_TASK TO CARRY OUT_
Nothing but the lines below, from the first through the line containing "ಮಾಡಿ ದೇಹದಲ್ಲಿರುವ ಈ", should be set down, each one exactly and without pictures.

_ENTRIES SHOWN_
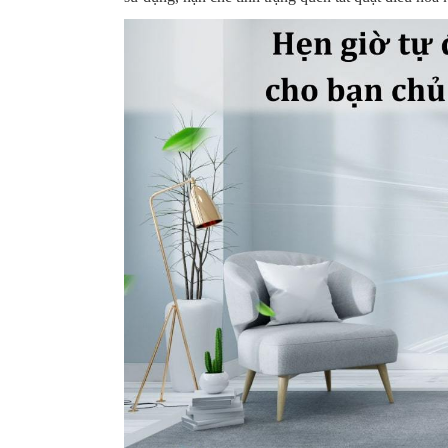
Quạt hút âm trần
Quạt trần
Qu
Nanoco NMV1421
Chinghai SF2001
N
N
210,000
1,100,000
1
190,000 VNĐ
1,060,000 VNĐ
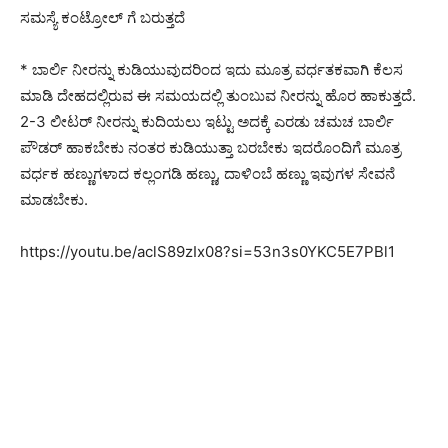
ಸಮಸ್ಯೆ ಕಂಟ್ರೋಲ್ ಗೆ ಬರುತ್ತದೆ
* ಬಾರ್ಲಿ ನೀರನ್ನು ಕುಡಿಯುವುದರಿಂದ ಇದು ಮೂತ್ರ ವರ್ಧತಕವಾಗಿ ಕೆಲಸ
ಮಾಡಿ ದೇಹದಲ್ಲಿರುವ ಈ ಸಮಯದಲ್ಲಿ ತುಂಬುವ ನೀರನ್ನು ಹೊರ ಹಾಕುತ್ತದೆ.
2-3 ಲೀಟರ್ ನೀರನ್ನು ಕುದಿಯಲು ಇಟ್ಟು ಅದಕ್ಕೆ ಎರಡು ಚಮಚ ಬಾರ್ಲಿ
ಪೌಡರ್ ಹಾಕಬೇಕು ನಂತರ ಕುಡಿಯುತ್ತಾ ಬರಬೇಕು ಇದರೊಂದಿಗೆ ಮೂತ್ರ
ವರ್ಧಕ ಹಣ್ಣುಗಳಾದ ಕಲ್ಲಂಗಡಿ ಹಣ್ಣು, ದಾಳಿಂಬೆ ಹಣ್ಣು ಇವುಗಳ ಸೇವನೆ
ಮಾಡಬೇಕು.
https://youtu.be/aclS89zIx08?si=53n3s0YKC5E7PBl1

_REPLY_
Quạt hút âm trần
Quạt trần
Qu
Nanoco NMV1421
Chinghai SF2001
N
N
210,000
1,100,000
1
190,000 VNĐ
1,060,000 VNĐ
ಸಮಸ್ಯೆ ಕಂಟ್ರೋಲ್ ಗೆ ಬರುತ್ತದೆ
* ಬಾರ್ಲಿ ನೀರನ್ನು ಕುಡಿಯುವುದರಿಂದ ಇದು ಮೂತ್ರ ವರ್ಧತಕವಾಗಿ ಕೆಲಸ
ಮಾಡಿ ದೇಹದಲ್ಲಿರುವ ಈ ಸಮಯದಲ್ಲಿ ತುಂಬುವ ನೀರನ್ನು ಹೊರ ಹಾಕುತ್ತದೆ.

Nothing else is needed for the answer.